The question, dreaded or loved that all engineers face is, “Tell me, what do you do?” As a controls engineer, I fall back to the following example.
Me: Imagine you are driving down the highway and you want to pass someone. What do you do?
Imaginary person: Well I would shift over to the left lane and speed up.
Me: And if they started to go faster as you tried to pass them?
Imaginary person: Well I guess I would speed up some more.
Me: And after you pass them, what then?
Imaginary person: Well I would move back over and slow back to my initial speed(1).
This simple example serves as a starting point for explaining the fundamentals of control algorithms.
- The “objective”: This is the thing we want to control.

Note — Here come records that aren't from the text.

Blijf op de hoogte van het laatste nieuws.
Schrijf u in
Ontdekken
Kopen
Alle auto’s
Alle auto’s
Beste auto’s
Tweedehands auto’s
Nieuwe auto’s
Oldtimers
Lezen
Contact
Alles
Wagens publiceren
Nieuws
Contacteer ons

In this example, it is the speed of our vehicle.
- The input: How we affect the thing we want to control; for an automobile it is by depressing the acceleration pedal that the vehicle is commanded to go faster.

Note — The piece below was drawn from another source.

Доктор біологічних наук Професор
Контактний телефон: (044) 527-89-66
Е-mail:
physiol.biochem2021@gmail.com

- The feedback: The measurement of how close we are to our desired objective; e.g. are we going fast enough to pass the other car(2).
Everything is Newton’s method…
From the starting point of the automobile example, we can explain that the goal of a control algorithm is to drive the difference between the desired and the actual values to zero. We can expand the driving example to drive our point home.

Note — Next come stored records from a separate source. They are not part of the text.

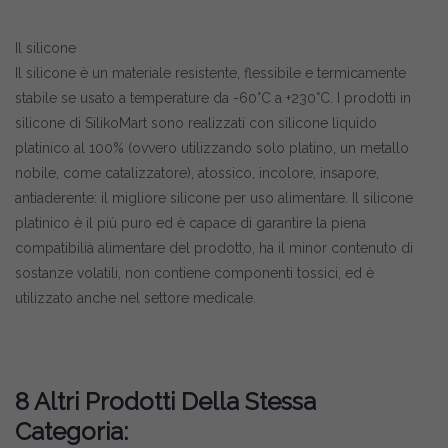
Il silicone
Il silicone è un materiale resistente, flessibile e termicamente
stabile se usato a temperature da -60°C a +230°C. I prodotti in
silicone di SilikoMart sono realizzati con silicone liquido
platinico al 100% (ovvero utilizzando solo platino, un metallo
nobile, come catalizzatore), atossico, incolore, insapore,
antiaderente: il migliore silicone per uso alimentare. Il silicone
platinico è il più puro ed è capace di garantire la piena
compatibilià alimentare del prodotto, ha il minor contenuto di
sostanze volatili, non contiene componenti tossici, ed è
utilizzato anche nel settore medicale.
8 Altri Prodotti Della Stessa
Categoria:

- Overshoot: When you stamp on the gas and end up going 80 instead of the 75 you needed to pass…
- Fault detection: (Manual drivers only) when you try to hit 80 but are still in 2nd gear…
- Adaptive controls: You drive more carefully in downtown Boston(3) than on a rural highway…
As you could tell, this post is intended to be more light-hearted; however, I do find that thinking about controls problems in a non-technical relatable fashion helps me understand what I am talking about.
“It begins as an idea,
it ends with math(4)“
(1) We know this is an imaginary person since they said they slowed back down after passing.
(2)In this example we actually have an indirect measurement, are we passing the car not the actual speed of the vehicle.
(3) At least I hope you allow more space between drivers when moving about in a rush hour situation.
(4) Frequently, in presentations, I will say “in the end, it all comes down to the math.” While this is true, it lacks the motivation that drives the derivatives.